**Data extracted from a collection:**
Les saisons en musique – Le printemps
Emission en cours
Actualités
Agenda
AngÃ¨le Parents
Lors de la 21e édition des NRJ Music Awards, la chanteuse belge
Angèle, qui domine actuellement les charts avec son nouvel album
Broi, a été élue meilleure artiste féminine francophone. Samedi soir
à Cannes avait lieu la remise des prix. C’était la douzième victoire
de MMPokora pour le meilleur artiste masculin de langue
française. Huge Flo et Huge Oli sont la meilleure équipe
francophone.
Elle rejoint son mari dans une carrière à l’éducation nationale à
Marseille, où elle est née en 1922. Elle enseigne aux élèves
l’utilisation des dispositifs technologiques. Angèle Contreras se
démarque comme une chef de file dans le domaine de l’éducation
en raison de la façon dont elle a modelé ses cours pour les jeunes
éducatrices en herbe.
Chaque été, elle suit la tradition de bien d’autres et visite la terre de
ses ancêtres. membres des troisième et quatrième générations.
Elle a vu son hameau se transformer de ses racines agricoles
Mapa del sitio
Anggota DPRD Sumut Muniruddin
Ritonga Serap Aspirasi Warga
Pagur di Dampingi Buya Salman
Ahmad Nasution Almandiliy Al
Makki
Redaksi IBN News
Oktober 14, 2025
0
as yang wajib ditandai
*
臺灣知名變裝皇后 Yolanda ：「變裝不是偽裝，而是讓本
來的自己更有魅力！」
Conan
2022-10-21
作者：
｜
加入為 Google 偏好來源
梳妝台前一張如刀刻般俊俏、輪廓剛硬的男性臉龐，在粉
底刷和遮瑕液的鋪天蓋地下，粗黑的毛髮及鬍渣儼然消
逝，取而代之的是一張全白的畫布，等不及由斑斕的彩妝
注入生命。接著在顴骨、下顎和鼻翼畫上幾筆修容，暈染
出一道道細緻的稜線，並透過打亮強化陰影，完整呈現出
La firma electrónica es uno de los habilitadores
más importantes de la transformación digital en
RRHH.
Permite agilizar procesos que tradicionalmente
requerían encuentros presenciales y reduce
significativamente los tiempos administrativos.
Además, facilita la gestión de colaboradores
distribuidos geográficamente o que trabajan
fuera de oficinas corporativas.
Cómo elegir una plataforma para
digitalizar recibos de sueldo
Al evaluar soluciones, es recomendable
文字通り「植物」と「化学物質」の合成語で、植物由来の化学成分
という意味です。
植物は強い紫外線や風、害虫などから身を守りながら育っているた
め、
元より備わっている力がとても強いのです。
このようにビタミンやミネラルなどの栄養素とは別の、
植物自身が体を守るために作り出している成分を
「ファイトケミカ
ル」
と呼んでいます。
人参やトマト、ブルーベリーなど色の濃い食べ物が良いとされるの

**Your instructions:** All lines above holding the word "meilleure" make up the answer; copy each one.

**Answer to the exercise:**
Broi, a été élue meilleure artiste féminine francophone. Samedi soir
française. Huge Flo et Huge Oli sont la meilleure équipe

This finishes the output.